# Building 4-way pallets: Treated or painted? More questions



## westernbeekeeper (May 2, 2012)

Hello all,
I'm building a batch of 4-way pallets, and I'm wondering if it is worth the extra price to go with all treated lumber, or if it's better to use untreated and just paint. What's you thoughts and experience? Also, on the frame stringers on the underside of the pallet: Should these be 1" x 6", 5/4 x 6", or 2" x 6"? Experienced information needed. Might have a few more questions later, if I think of some. Input welcome. Thanks!


----------



## RAK (May 2, 2010)

Untreated. Wax dipped. 1x6 works.


----------



## Michael Bush (Aug 2, 2002)

Treated will last longer. I would not use treated where bees come into contact with it but I would use it everywhere else...


----------



## westernbeekeeper (May 2, 2012)

Ok, I also got some feedback from a friend who said that treated is too heavy. Thoughts?


----------



## westernbeekeeper (May 2, 2012)

I don't have equipment for wax dipping, or else I would. Is painting ok?


----------



## Michael Bush (Aug 2, 2002)

Treated lumber is heavier, but not so much that you will have to buy a bigger forklift... I would use treated anywhere it comes in contact with dirt...


----------



## westernbeekeeper (May 2, 2012)

Yeah, the forklift isn't really what I was worried about. It's the load weight. Each pallet weighs in at around 50 pounds, multiplied by 102 pallets per load, is over 5,000 pounds. A standard flatbed holds about 48,000 lbs. That leaves about 105 lbs per hive after the pallet. Pretty tight.


----------



## babybee (Mar 23, 2012)

Go with treated everything. Unless you really love building pallets.


----------



## danno (Dec 17, 2007)

I use treated everywhere. I build them in winter and leave them out exposed to the weather until spring. As for the stringers you can use whatever you want but just make sure they are all the same. I usually use 1 X 6 but last year switch to 5/4 because it was cheaper. So my pallet height did change I dadoed slots 1/2 deep before I fastened them


----------



## Chip Euliss (Sep 2, 2010)

I make mine with treated wood except the plywood/sheathing the actual hive sits on. 4-ways with 2x4 and they are plenty strong. I've put 408 doubles on trucks without weight issues unless they are ultra heavy. Only had to pull a couple pallets off to keep within weight limits in the past 10 years.


----------



## acbz (Sep 8, 2009)

Same as what Chip said. Using ring shank nails (8d or 9d, cant remember) to hold everything together seems to make them indestructible for quite a while, unless they get run over.


----------



## jim lyon (Feb 19, 2006)

Use treated for the 2x4's and especially the 1x6's on the bottom. Try to find 1x6's treated for below grade use (not easy to find). I would also strongly recommend using a treated board for the middle strip on top that the clips attach to. Yes the bees come into contact with that but it is where pallets always rot first. Ideally some type of non wood material the same thickness as the rest of the top rails is ideal here but I have never found the ideal product of the right thickness.


----------



## BMAC (Jun 23, 2009)

I use treated 2 by 4s for the runners and 5/4 treated decking boards ripped in half for the lower crossmembers. Decking I use used 1/2" concrete form and for the wood strips on top I use tamarac I ripped down to appropriate size. I started recessing the clips into the tamarac as well to keep the bees from migrating from one hive to another thru the little space there.


----------



## jim lyon (Feb 19, 2006)

westernbeekeeper said:


> Yeah, the forklift isn't really what I was worried about. It's the load weight. Each pallet weighs in at around 50 pounds, multiplied by 102 pallets per load, is over 5,000 pounds. A standard flatbed holds about 48,000 lbs. That leaves about 105 lbs per hive after the pallet. Pretty tight.

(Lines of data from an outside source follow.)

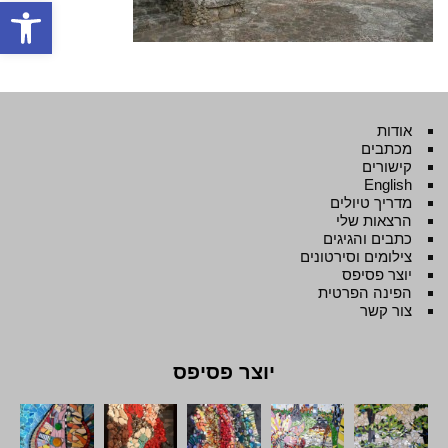
פתח סרגל
אודות
מכתבים
קישורים
English
מדריך טיולים
הרצאות שלי
כתבים והגיגים
צילומים וסירטונים
יוצר פסיפס
הפינה הפרטית
צור קשר
יוצר פסיפס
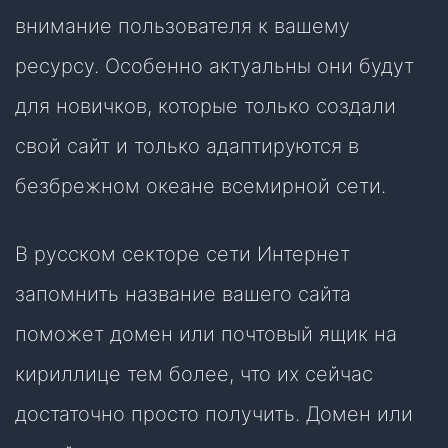
внимание пользователя к вашему
ресурсу. Особенно актуальны они будут
для новичков, которые только создали
свой сайт и только адаптируются в
безбрежном океане всемирной сети.
В русском секторе сети Интернет
запомнить название вашего сайта
поможет домен или почтовый ящик на
кириллице тем более, что их сейчас
достаточно просто получить. Домен или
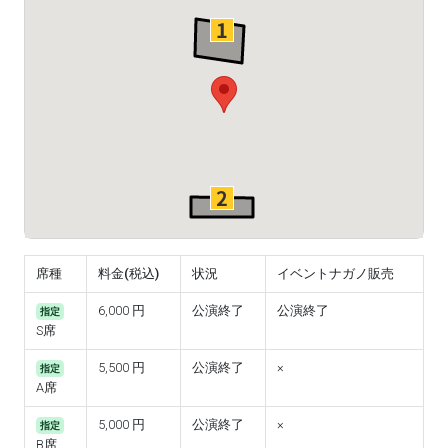
席種
料金(税込)
状況
イベントナガノ販売
6,000 円
公演終了
公演終了
指定
S席
5,500 円
公演終了
×
指定
A席
5,000 円
公演終了
×
指定
B席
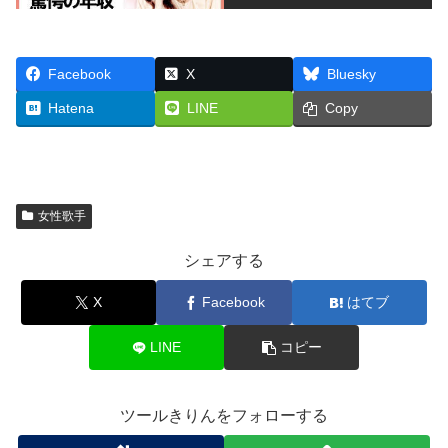
Facebook
X
Bluesky
Hatena
LINE
Copy
女性歌手
シェアする
X
Facebook
はてブ
LINE
コピー
ツールきりんをフォローする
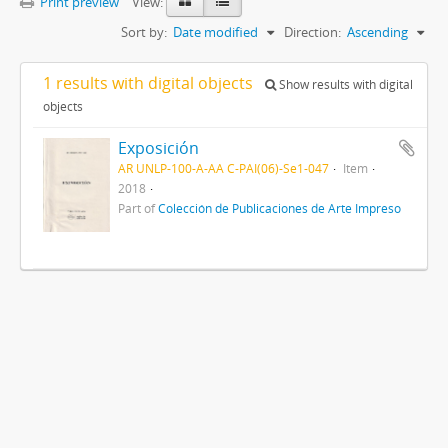
Print preview
View:
Sort by:
Date modified
Direction:
Ascending
1 results with digital objects
Show results with digital
objects
Exposición
AR UNLP-100-A-AA C-PAI(06)-Se1-047
Item
2018
Part of
Colección de Publicaciones de Arte Impreso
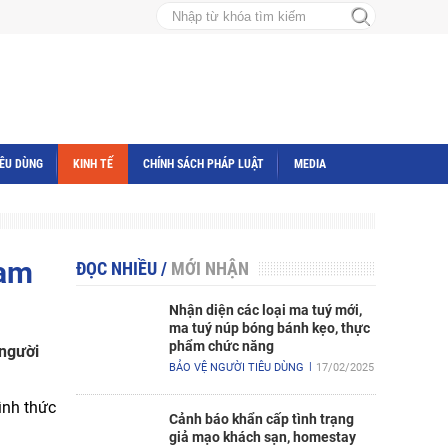
IÊU DÙNG
KINH TẾ
CHÍNH SÁCH PHÁP LUẬT
MEDIA
Nam
ĐỌC NHIỀU
/
MỚI NHẬN
Nhận diện các loại ma tuý mới,
ma tuý núp bóng bánh kẹo, thực
phẩm chức năng
 người
BẢO VỆ NGƯỜI TIÊU DÙNG
17/02/2025
ình thức
Cảnh báo khẩn cấp tình trạng
giả mạo khách sạn, homestay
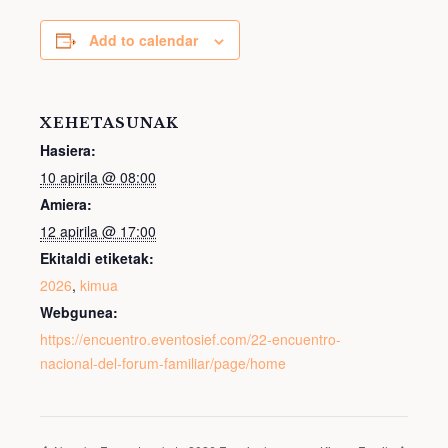
Add to calendar
XEHETASUNAK
Hasiera:
10 apirila @ 08:00
Amiera:
12 apirila @ 17:00
Ekitaldi etiketak:
2026
,
kimua
Webgunea:
https://encuentro.eventosief.com/22-encuentro-
nacional-del-forum-familiar/page/home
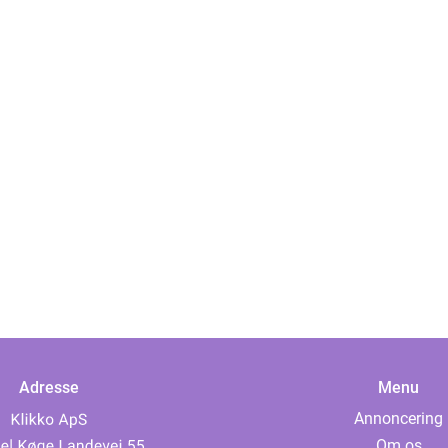
Adresse
Menu
Annoncering
Om os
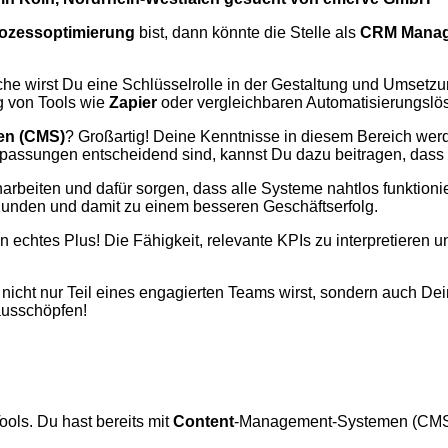
ozessoptimierung
bist, dann könnte die Stelle als
CRM Manag
che wirst Du eine Schlüsselrolle in der Gestaltung und Umsetz
g von Tools wie
Zapier
oder vergleichbaren Automatisierungslösu
en (CMS)
? Großartig! Deine Kenntnisse in diesem Bereich werd
e Anpassungen entscheidend sind, kannst Du dazu beitragen, das
beiten und dafür sorgen, dass alle Systeme nahtlos funktionier
 Kunden und damit zu einem besseren Geschäftserfolg.
in echtes Plus! Die Fähigkeit, relevante KPIs zu interpretieren
nicht nur Teil eines engagierten Teams wirst, sondern auch De
usschöpfen!
ols. Du hast bereits mit
Content
-Management-Systemen (CMS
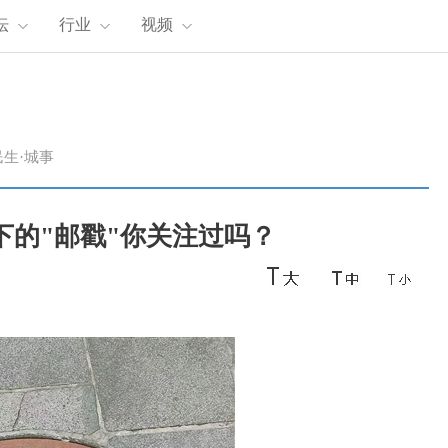
坛
行业
视频
民生·城事
脚下的"邮戳"你关注过吗？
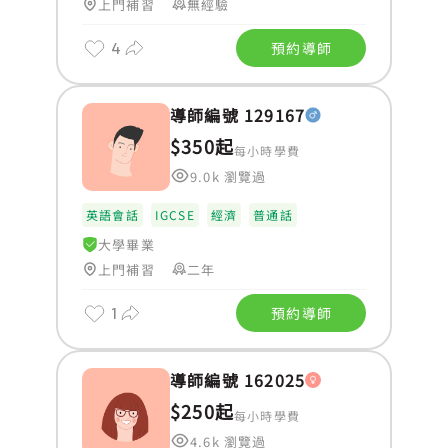
上門補習
無經驗
4
預約導師
導師編號 129167
$350起
每小時學費
9.0k 瀏覽過
英語會話
IGCSE
經濟
普通話
大學畢業
上門補習
二年
1
預約導師
導師編號 162025
$250起
每小時學費
4.6k 瀏覽過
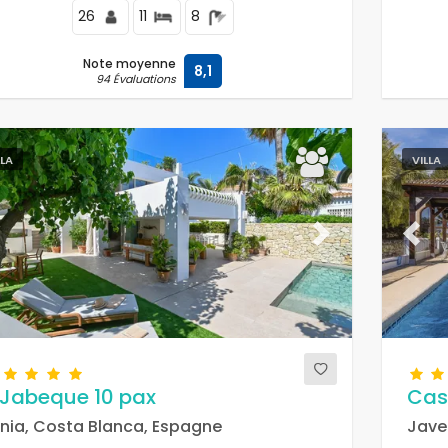
26
11
8
Note moyenne
8,1
94 Évaluations
LLA
VILLA
evious
Next
Previ
 Jabeque 10 pax
Cas
nia, Costa Blanca, Espagne
Jave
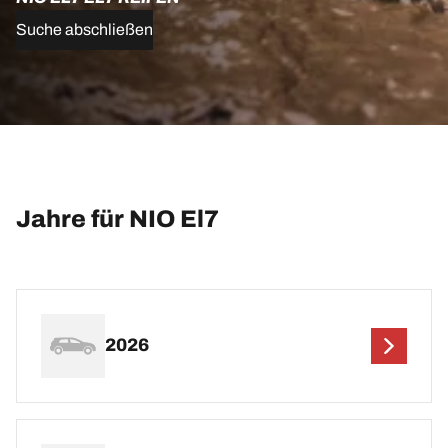
Suche abschließen
Jahre für NIO El7
2026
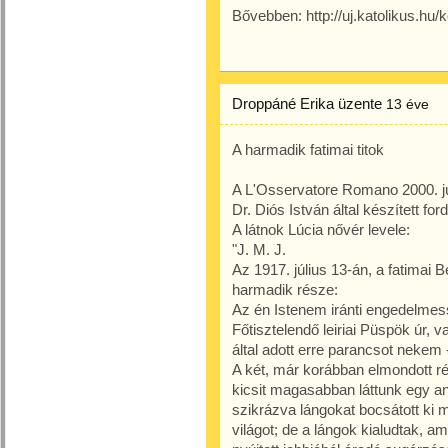
Bővebben: http://uj.katolikus.hu
Droppáné Erika
üzente
13 éve
A harmadik fatimai titok
A L'Osservatore Romano 2000. jú
Dr. Diós István által készített ford
A látnok Lúcia nővér levele:
"J. M. J.
Az 1917. július 13-án, a fatimai B
harmadik része:
Az én Istenem iránti engedelmess
Főtisztelendő leiriai Püspök úr,
által adott erre parancsot nekem 
A két, már korábban elmondott r
kicsit magasabban láttunk egy an
szikrázva lángokat bocsátott ki m
világot; de a lángok kialudtak, a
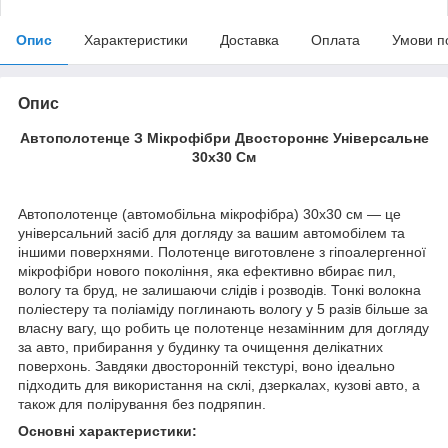
Опис
Характеристики
Доставка
Оплата
Умови п
Опис
Автополотенце З Мікрофібри Двостороннє Універсальне
30x30 См
Автополотенце (автомобільна мікрофібра) 30x30 см — це
універсальний засіб для догляду за вашим автомобілем та
іншими поверхнями. Полотенце виготовлене з гіпоалергенної
мікрофібри нового покоління, яка ефективно вбирає пил,
вологу та бруд, не залишаючи слідів і розводів. Тонкі волокна
поліестеру та поліаміду поглинають вологу у 5 разів більше за
власну вагу, що робить це полотенце незамінним для догляду
за авто, прибирання у будинку та очищення делікатних
поверхонь. Завдяки двосторонній текстурі, воно ідеально
підходить для використання на склі, дзеркалах, кузові авто, а
також для полірування без подряпин.
Основні характеристики:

But it works. I typically use a "ball park" 440 per double pallet and 220 per single pallet as a baseline in calculating loads. It always seems to come our pretty close for us. The treated lumber is really only heavy the first year, after the water is dried out of the preservative there isn't much difference in weight. Just settle on a style and a dimension and stick to it, it makes a big difference in how neat your load ends up and can affect ventilation as well. Make sure you set the top panels back from the end of the 2x4 stringers at least 3/8" for proper top to bottom ventilation in the middle. Its amazing how the smallest of variations will magnify themselves when loading a big truck.


----------



## westernbeekeeper (May 2, 2012)

jim lyon said:


> Make sure you set the top panels back from the end of the 2x4 stringers at least 3/8" for proper top to bottom ventilation in the middle.


You mean the plywood decking that the hives sit on? I am going with these plans. I believe they feature what you are talking about.


----------



## gmcharlie (May 9, 2009)

Does anyone here use pallets, and telescoping covers? been pondering a bunch of new pallets setup for telescoping.... wondering if the slightly wider spacing is a problem??
As for pallets treated AND painted here.... takes about 5 minutes and 2.00 to paint them......


----------



## Broke-T (Jul 9, 2008)

We are building ours all treated. 5/4 x 6 on the bottom. We are building them with screened bottoms so no plywood. Started using them this spring and love them so far. We are not migratory so they will stay in one location unless we loose a yard and have to move.

Johnny


----------



## acbz (Sep 8, 2009)

westernbeekeeper said:


> You mean the plywood decking that the hives sit on? I am going with these plans. I believe they feature what you are talking about.
> View attachment 7556


For the entrance reducer strip, just make one longer strip centered on the middle stringer rather than 3 pieces per side. Will save you time and keep the entrances farther apart. When you have all the pallet parts cut out before assembly, stack all same-sized pieces up and paint the end grains with a roller...fast and easy.


----------



## pieter (Apr 1, 2014)

Hi

Sorry of topic but I cannot find an answer anywhere ... I have a question regarding the nails used in standard 4 way wooden pallets. I am fairly new to the pallet business. At this moment, for our 4 way pallets, we use long nails with a nail gun to attached the top and bottom boards to the stringer boards. We then bend the nails after they have been nailed through the stringer board. With the blocks, the nail is of course going directly into the block. Is there another method to do this without having to bend nails? We have tried shorter nails but they were not strong enough and our customers complained saying that the top boards were coming loose. Is there a screw solution, a special nail, or an alternative solution? we are trying to avoid as much wood damage during repair of pallets and the bended nails are hard to remove


----------



## Rader Sidetrack (Nov 30, 2011)

If you are currently using smooth sided nails, the next step up is "ring shank" nails similar to these:
http://www.homedepot.com/b/Tools-Ha...ls-Collated-Nails-Screws-Staples/N-5yc1vZc282


There are also nails that are sold as "pallet nails" and some of those have a twist in the shank somewhat similar to a screw:
http://www.grainger.com/product/3EY...3EYY2&ef_id=UPILogAAXFVIzHZW:20140401004335:s
(You can move the cursor over the photo at the link to enlarge it and see the twists in the nails)


----------



## pieter (Apr 1, 2014)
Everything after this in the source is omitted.